The Role of UPS in Genomic Integrity
Genotoxic stress, such as environmental radiation and chemical mutagens, results in genomic instability and cancer. Both the DNA-damage response and DNA repair are tightly regulated by UPS. To systematically search for proteins that are degraded in response to genotoxic stress and to further examine their impact on genomic integrity and carcinogenesis, we have performed high throughput screening as well as large-scale immunoblotting analyses. One interesting candidate that we identified is Rad17. We are currently investigating the mechanism by which Rad17 is ubiquitylated and degraded after cellular exposure to UV. We are also determining how failure in Rad17 proteolytic regulation would affect genomic integrity and tumorigenesis, especially melanomagenesis. We further hope to establish a new strategy to sensitize tumor cells to cancer treatments by exploiting our knowledge of the ubiquitin pathway.
The Role of UPS in Breast Carcinogenesis
Defective regulation of transforming growth factor beta (TGF-β) and estrogen receptor (ER) signaling pathways can predispose breast cells towards carcinogenesis. Our recent findings have revealed a previously unknown mechanism that centers on the interplay between KLF4, an oncogenic transcriptional factor, and Cdh1/APC, a critical E3 ligase in cell cycle control.

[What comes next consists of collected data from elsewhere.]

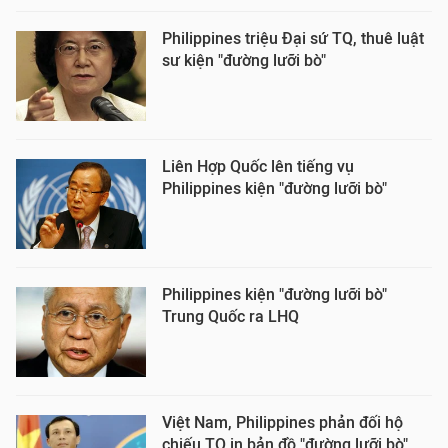
Philippines triệu Đại sứ TQ, thuê luật
sư kiện "đường lưỡi bò"
Liên Hợp Quốc lên tiếng vụ
Philippines kiện "đường lưỡi bò"
Philippines kiện "đường lưỡi bò"
Trung Quốc ra LHQ
Việt Nam, Philippines phản đối hộ
chiếu TQ in bản đồ "đường lưỡi bò"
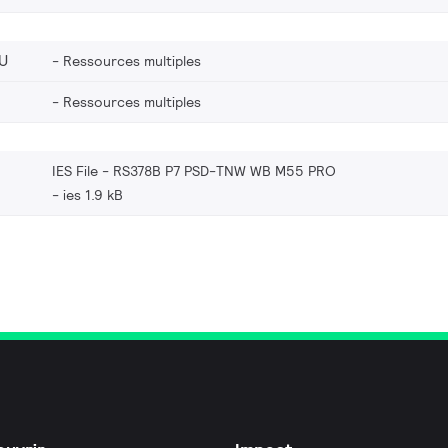
U
Ressources multiples
Ressources multiples
IES File - RS378B P7 PSD-TNW WB M55 PRO
ies 1.9 kB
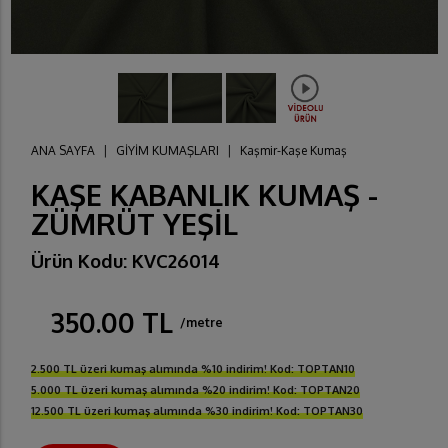
ANA SAYFA
|
GİYİM KUMAŞLARI
|
Kaşmir-Kaşe Kumaş
KAŞE KABANLIK KUMAŞ -
ZÜMRÜT YEŞİL
Ürün Kodu: KVC26014
350.00 TL
/metre
2.500 TL üzeri kumaş alımında %10 indirim! Kod: TOPTAN10
5.000 TL üzeri kumaş alımında %20 indirim! Kod: TOPTAN20
12.500 TL üzeri kumaş alımında %30 indirim! Kod: TOPTAN30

Their functional interaction is critical in orchestrating the crosstalk between TGF-β and ER signaling pathways, which in turn determines whether breast cells retain their homeostasis or are transformed to initiate oncogenic growth. Our observations have provided insight into the pathological mystery previously observed by us and others that over 70% of human mammary cancers exhibited cellular accumulation of KLF4 and that disruption in Cdh1 function in mice often results in the genesis of breast tumor or its enhanced progression. We are currently studying the molecular basis of the interplay between KLF4 and Cdh1/APC in their regulation of ER and TGF-β signal transduction and determining how impaired KLF4 proteolytic regulation due to dysregulated Cdh1/APC would impact breast tumorigenesis. Outcomes from this project could provide a more effective strategy to modulate the ER signaling pathway by exploiting components of the Cdh1/APC-KLF4 cascade. Controlling the ER signaling pathway has long been a key focus in the field to develop new methods for chemoprevention and endocrine therapy for breast cancer.

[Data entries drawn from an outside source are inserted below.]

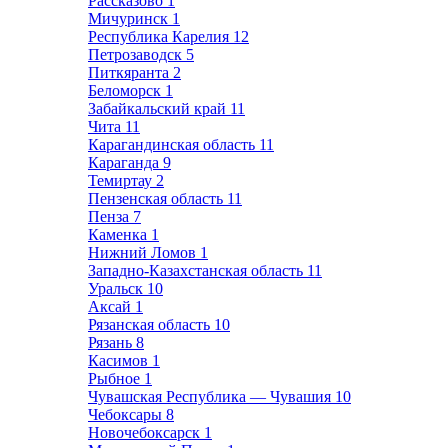
Рассказово
1
Мичуринск
1
Республика Карелия
12
Петрозаводск
5
Питкяранта
2
Беломорск
1
Забайкальский край
11
Чита
11
Карагандинская область
11
Караганда
9
Темиртау
2
Пензенская область
11
Пенза
7
Каменка
1
Нижний Ломов
1
Западно-Казахстанская область
11
Уральск
10
Аксай
1
Рязанская область
10
Рязань
8
Касимов
1
Рыбное
1
Чувашская Республика — Чувашия
10
Чебоксары
8
Новочебоксарск
1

The Role of APC Pathway in Cell Cycle Control and Cellular Differentiation
Anaphase-promoting complex (APC/C), a large multi-subunit enzyme, is a master regulator of cell cycle progression that functions as an ubiquitin E3 ligase for protein destruction. The activity of APC is controlled by Cdc20 and Cdh1. While recent biochemical and mouse genetic studies have implicated the function of Cdh1/APC in both cell cycle control and development, the exact mechanism of Cdh1 regulation remains unknown. We are currently investigating the upstream mechanism by which Cdh1 is regulated in the cell cycle and cellular differentiation. We are also studying the role of Cdh1/APC in the division and differentiation of stem cells.